Is there a new udpate on this? I tried all solutions like do_sample=True, but it's so slow...

KLGR123 avatar May 16 '23 06:05 KLGR123

同样的问题

EmilyLong0721 avatar May 29 '23 02:05 EmilyLong0721

+1 也遇到这个问题

king21guns avatar Jun 02 '23 06:06 king21guns

do_sample

set 'per_device_eval_batch_size' a larger number

TMACchen1995 avatar Jun 07 '23 07:06 TMACchen1995

You probably forgot to call model.half(). I encountered the same error, after I added the model.half() invocation, the error disappeared. The example code in README.md contains the model.half() invocation, though I don't understand why this invocation is always necessary. 可能是由于没有调用 model.half(),我也遇到了这个错误,添加 model.half() 调用后可以了。README.md 里面的示例代码有 model.half(),我也不太明白为啥都得加上这个调用。
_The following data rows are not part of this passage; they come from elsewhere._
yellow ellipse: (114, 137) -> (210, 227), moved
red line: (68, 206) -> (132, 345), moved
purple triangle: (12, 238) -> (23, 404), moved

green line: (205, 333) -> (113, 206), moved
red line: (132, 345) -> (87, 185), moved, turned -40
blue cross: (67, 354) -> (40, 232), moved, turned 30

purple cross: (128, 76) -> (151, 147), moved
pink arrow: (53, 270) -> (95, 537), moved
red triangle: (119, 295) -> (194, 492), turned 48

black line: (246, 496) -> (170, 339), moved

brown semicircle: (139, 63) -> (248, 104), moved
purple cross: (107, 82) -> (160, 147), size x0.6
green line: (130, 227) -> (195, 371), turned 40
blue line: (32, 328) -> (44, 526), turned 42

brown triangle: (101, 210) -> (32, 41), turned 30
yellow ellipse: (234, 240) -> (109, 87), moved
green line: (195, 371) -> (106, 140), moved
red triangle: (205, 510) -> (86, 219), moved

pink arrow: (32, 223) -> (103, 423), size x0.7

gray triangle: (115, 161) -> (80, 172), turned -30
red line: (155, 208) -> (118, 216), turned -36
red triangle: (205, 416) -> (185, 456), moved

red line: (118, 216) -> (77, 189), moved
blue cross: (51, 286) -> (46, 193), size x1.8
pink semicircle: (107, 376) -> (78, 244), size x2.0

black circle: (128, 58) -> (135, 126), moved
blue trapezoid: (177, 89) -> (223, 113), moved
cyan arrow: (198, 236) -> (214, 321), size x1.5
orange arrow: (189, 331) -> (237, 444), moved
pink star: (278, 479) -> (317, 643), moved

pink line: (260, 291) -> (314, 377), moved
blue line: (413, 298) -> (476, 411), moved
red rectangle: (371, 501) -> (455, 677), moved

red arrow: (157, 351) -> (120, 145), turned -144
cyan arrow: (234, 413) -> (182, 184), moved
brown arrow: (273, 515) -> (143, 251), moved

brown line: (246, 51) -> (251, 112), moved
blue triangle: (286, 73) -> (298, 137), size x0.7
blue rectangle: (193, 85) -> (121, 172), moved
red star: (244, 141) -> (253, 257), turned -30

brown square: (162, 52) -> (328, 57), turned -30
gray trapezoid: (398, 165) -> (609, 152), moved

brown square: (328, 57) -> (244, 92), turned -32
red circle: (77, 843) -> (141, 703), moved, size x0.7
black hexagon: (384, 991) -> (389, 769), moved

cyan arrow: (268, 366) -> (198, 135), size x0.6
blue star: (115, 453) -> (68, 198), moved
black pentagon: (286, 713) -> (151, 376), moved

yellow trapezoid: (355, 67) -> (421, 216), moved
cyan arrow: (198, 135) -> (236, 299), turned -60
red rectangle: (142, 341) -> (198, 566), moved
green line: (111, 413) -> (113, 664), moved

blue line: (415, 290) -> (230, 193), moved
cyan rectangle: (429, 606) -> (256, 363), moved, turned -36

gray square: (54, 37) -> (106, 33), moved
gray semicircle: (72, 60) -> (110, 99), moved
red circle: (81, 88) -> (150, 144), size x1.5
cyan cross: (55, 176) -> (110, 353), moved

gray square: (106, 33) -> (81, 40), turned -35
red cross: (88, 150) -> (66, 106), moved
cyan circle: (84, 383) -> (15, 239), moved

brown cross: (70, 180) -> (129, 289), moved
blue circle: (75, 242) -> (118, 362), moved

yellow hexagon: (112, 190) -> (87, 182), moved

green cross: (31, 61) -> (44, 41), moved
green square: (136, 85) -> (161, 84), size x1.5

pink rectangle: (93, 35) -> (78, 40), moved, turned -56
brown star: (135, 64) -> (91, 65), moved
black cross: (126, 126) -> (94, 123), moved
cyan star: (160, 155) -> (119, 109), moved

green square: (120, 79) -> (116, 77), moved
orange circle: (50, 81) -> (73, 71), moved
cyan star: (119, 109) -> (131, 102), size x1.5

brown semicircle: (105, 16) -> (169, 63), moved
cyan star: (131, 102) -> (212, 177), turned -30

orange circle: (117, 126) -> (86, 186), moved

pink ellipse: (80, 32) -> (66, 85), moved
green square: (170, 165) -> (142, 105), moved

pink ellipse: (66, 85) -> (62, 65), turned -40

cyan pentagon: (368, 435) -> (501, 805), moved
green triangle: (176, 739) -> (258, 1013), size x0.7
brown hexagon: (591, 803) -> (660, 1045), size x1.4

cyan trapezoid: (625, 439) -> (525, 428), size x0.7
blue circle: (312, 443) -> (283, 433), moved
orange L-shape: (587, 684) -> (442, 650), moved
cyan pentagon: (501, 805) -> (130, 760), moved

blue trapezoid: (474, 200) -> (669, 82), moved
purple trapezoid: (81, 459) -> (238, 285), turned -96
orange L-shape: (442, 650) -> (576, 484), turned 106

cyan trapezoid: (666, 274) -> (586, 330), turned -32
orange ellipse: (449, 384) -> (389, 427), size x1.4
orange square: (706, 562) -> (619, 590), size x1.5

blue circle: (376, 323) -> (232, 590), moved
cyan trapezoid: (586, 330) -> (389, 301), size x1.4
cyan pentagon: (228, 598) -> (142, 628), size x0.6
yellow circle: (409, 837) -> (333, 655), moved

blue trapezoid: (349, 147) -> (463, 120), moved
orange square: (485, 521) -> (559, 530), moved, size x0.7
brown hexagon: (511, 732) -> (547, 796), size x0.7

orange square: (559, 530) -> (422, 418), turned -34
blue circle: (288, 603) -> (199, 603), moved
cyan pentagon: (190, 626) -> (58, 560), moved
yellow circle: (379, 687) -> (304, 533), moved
codingfun2022 avatar Jun 13 '23 03:06 codingfun2022

demo样例 from modeling_chatglm import ChatGLMForConditionalGeneration from tokenization_chatglm import ChatGLMTokenizer import gradio as gr

model_path= r'chat-GLM' #tokenizer = AutoTokenizer.from_pretrained(model_path, trust_remote_code=True) #model = AutoModel.from_pretrained(model_path,trust_remote_code=True).half().cuda() tokenizer = ChatGLMTokenizer.from_pretrained(model_path, trust_remote_code=True) model = ChatGLMForConditionalGeneration.from_pretrained(model_path,trust_remote_code=True).half().cuda() model = model.eval() response, history = model.chat(tokenizer, "你好", history=[])

print(response)

File /home/miniconda3/lib/python3.8/site-packages/transformers/generation/utils.py:2479, in GenerationMixin.sample(self, input_ids, logits_processor, stopping_criteria, logits_warper, max_length, pad_token_id, eos_token_id, output_attentions, output_hidden_states, output_scores, return_dict_in_generate, synced_gpus, **model_kwargs) 2477 # sample 2478 probs = nn.functional.softmax(next_token_scores, dim=-1) -> 2479 next_tokens = torch.multinomial(probs, num_samples=1).squeeze(1) 2481 # finished sentences should have their next token be a padding token 2482 if eos_token_id is not None:

RuntimeError: probability tensor contains either inf, nan or element < 0

我的解决了,我是从外网下载模型到windows系统上,然后U盘拷贝到内网,再上传到服务器,中间不知道哪个环节出问题了,检查文件的md5sum发现不对,重新下载上传就好了。可能是模型文件的问题,建议检查一下

rufeng-h avatar Aug 16 '23 00:08 rufeng-h

不开load-in-8bit是正常的.

有可能是模型量化带来的问题,https://huggingface.co/databricks/dolly-v2-12b/discussions/77

SCZwangxiao avatar Sep 07 '23 01:09 SCZwangxiao

我的解决方式是调整temperature参数(chat()或者generate()接口)。原先temperature=0.1会报错,调整到temperature=0.95就不会有问题了。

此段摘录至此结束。